A break-away movement from the Wesleyan Methodist Church took place in 1810 when a group of Methodists in the North Staffordshire area held a series called "Love Feasts or Camp Meetings" which did not please the existing Methodist Church. They were expelled and formed the Primitive Methodist Church, which went on to spread throughout the land.

==United Methodist Free Churches==

In 1849 there was another break-away from the Wesleyan Church, not on account of faith or belief but on individual freedoms of the members. Ripley was a hot spot for this new movement, which became known as Reform Methodist. United Methodist Free Churches were later built in many towns and villages. A group of these people met in a room at the back George Rowland's shop in Church Street (now Godkins) and later in a room in malthouse yard. In the 1850s there was a religious revival in Ripley, and the lecture hall in Wood Street, which had been built in the 1840, was purchased, which lead to the building of a new chapel, called Ebenezer. By 1860 this would not be able to hold all the large numbers attending. A new church also called Ebenezer was then built in Co-Op Square, at a cost of £1,700. The church was able to hold 600 people, and also had a schoolroom.

After a mission in 1864, a church was also built at Green Hillocks, and called Bethel. Ebenezer Church was closed in the early 1960s and is now a car park.

==The Primitive Methodist Church in Ripley==

Following the creation of the church in 1810, a following had built up in Ripley by the late 1840s. The group met in a room in Malt House. In 1850 the Ripley Primitive Methodist Church became head of a new circuit. This Church was in Grosvenor Road on a site which was formerly the Co-Op Fish and Meat shop and is now a wine Bar. In the 1870s there was a big religious revival under the leadership of the Rev John Thomas Neale. By this time the Church in Grosvenor Road was too small to hold all the people who attended, so in 1876 a group of miners bought new premises in Wood Street, which had reverted to a lecture Hall and ladies school. The cost of the move was £700 and the new premises were called Wood Street Mission Hall. A schoolroom was then built in 1892 at a cost of £1,379 and was known as Primitive Methodist Church, Wood Street. There are still families connected today from the 1876 Pioneers.

The remaining congregations from Grosvenor Road built a new Church on Nottingham Road in 1893 at a cost of £2,075, and included a schoolroom.

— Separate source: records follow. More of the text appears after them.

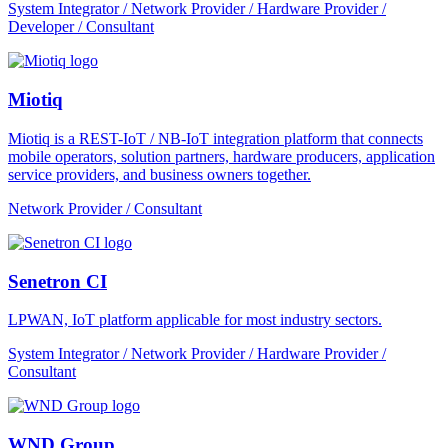
System Integrator / Network Provider / Hardware Provider /
Developer / Consultant
Miotiq
Miotiq is a REST-IoT / NB-IoT integration platform that connects
mobile operators, solution partners, hardware producers, application
service providers, and business owners together.
Network Provider / Consultant
Senetron CI
LPWAN, IoT platform applicable for most industry sectors.
System Integrator / Network Provider / Hardware Provider /
Consultant
WND Group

==The formation of the Methodist Church==

In 1932, the Wesleyan Methodist Church, Primitive Methodist Church and the United Methodist Church all joined together and became known simply as the Methodist Church. At this time the membership of the five Methodist Churches was 383. In 1998 the membership was 67 + 200 on the community roll. The Ebenezer Church closed in the early 1960s and members transferred to the Wesley Church. The Wesley and the Bethel Church closed in the late 1960s, with the members transferring to Nottingham Road Church.

In 1989, The Nottingham Road Methodist Church closed and members transferred to Wood Street Methodist Church, as this was now the only Methodist church in Ripley. It was renamed Ripley Methodist Church. The church is still active today, and underwent a complete rebuild in 2009 with a new Church and rooms.

==The rebuilding of Ripley Methodist Church==

During 2009, Ripley Methodist Church in Wood Street Ripley was demolished and a new Church was built to continue the work of the Church in Ripley.